8.11 APPEAL PROCEDURE FOR DENIAL OF BENEFITS. The Plan Administrator shall
---------------------------------------
provide adequate notice in writing to any Participant or to any Beneficiary
whose claim for benefits under the Plan has been denied. The plan
Administrator's notice shall set forth:
(a) the specific reason for the denial;
(b) specific references to pertinent Plan provisions on which the denial
is based;
(c) a description of any additional material and information needed for
the Participant or Beneficiary to perfect the claim and an explanation
of why the material or information is needed;
(d) a statement that any appeal the Participant or Beneficiary wishes to
make of the adverse determination shall be made in writing and be
received by the Plan Administrator within 75 days after the appealing
Participant or Beneficiary received the denial of benefits notice that
failure to appeal the action in writing within the 75 day period shall
render the adverse determination final, binding, and conclusive; and
(e) the name and address where the Participant or Beneficiary may send an
appeal.
A Participant or Beneficiary appealing a denial of benefits (or the
authorized representative of the Participant or Beneficiary) shall be entitled
to submit in writing any issues and comments relating to the denial. The
Participant or Beneficiary or the duly authorized representative shall be
entitled to review pertinent Plan documents. The Plan Administrator shall
reexamine all facts related to the appeal and make a final determination as to
whether the denial of benefits is justified under the circumstances. The Plan
Administrator shall advise the Participant (or Beneficiary) of its decision
within 60 days after the written request for review, unless special
circumstances (such as a hearing) would make the rendering of a decision within
the 60 day limit unfeasible, but in no event may the Plan Administrator render a
decision on a denial for a claim for benefits later than 120 days after its
receipt of a request for review.
8.12 LIABILITY AND INDEMNIFICATION. The Employer shall assume no
-----------------------------
obligation or responsibility to any of its Employees, Participants, or
Beneficiaries for any act of, or failure to act, on the part of the Trustee or
the Plan Administrator (unless the Employer is the Plan Administrator). The
Employer shall indemnify and hold harmless every person acting in the capacity
of the Plan Administrator from and against any and all loss resulting from
liability to which the Plan Administrator may be subjected by reason of any act
or conduct (except willful misconduct or gross negligence) in its official
capacities in the administration of this Trust and Plan, including all expenses
reasonably incurred in its defense, in case the Employer fails to provide such
defense. The indemnification provisions of this Section shall not relieve the
Plan Administrator from any liability it may have under ERISA for breach of a
fiduciary duty.

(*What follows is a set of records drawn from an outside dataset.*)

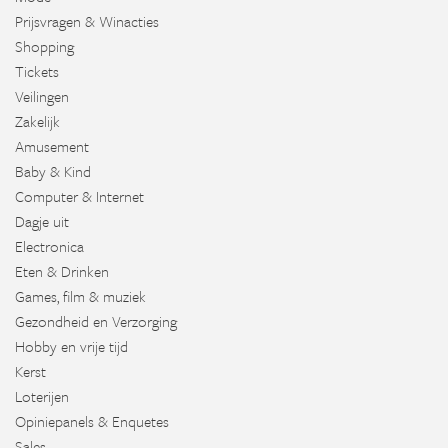
Prijsvragen & Winacties
Shopping
Tickets
Veilingen
Zakelijk
Amusement
Baby & Kind
Computer & Internet
Dagje uit
Electronica
Eten & Drinken
Games, film & muziek
Gezondheid en Verzorging
Hobby en vrije tijd
Kerst
Loterijen
Opiniepanels & Enquetes
Sales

Furthermore, the Plan Administrator and the Employer may execute
an agreement further delineating the indemnification agreement of this Section
if the agreement is consistent with and does not violate ERISA. The
indemnification provisions of this Section extend to the Trustee solely to the
extent provided by an agreement executed by the Trustee and the Employer.
* * * END OF ARTICLE 8 * * *
55
ARTICLE IX
AMENDMENT, MERGER AND TERMINATION
9.01 AMENDMENT BY EMPLOYER.
---------------------
(a) The Employer shall have the right at any time:
(1) to amend this Agreement in any manner it deems necessary or
advisable in order to qualify (or maintain qualification of) this
Plan and Trust under the appropriate provisions of Code (S)
401(a); and
(2) to amend this Agreement in any other manner.
The Employer shall be entitled to change the choice of options in the
Adoption Agreement and may add overriding language in the Adoption
Agreement when such language is necessary to satisfy Code (S)(S) 415
or 416 because of the required aggregation of multiple plans. No
amendment may authorize or permit any of the Trust Fund (other than
the part which is required to pay taxes and administration expenses)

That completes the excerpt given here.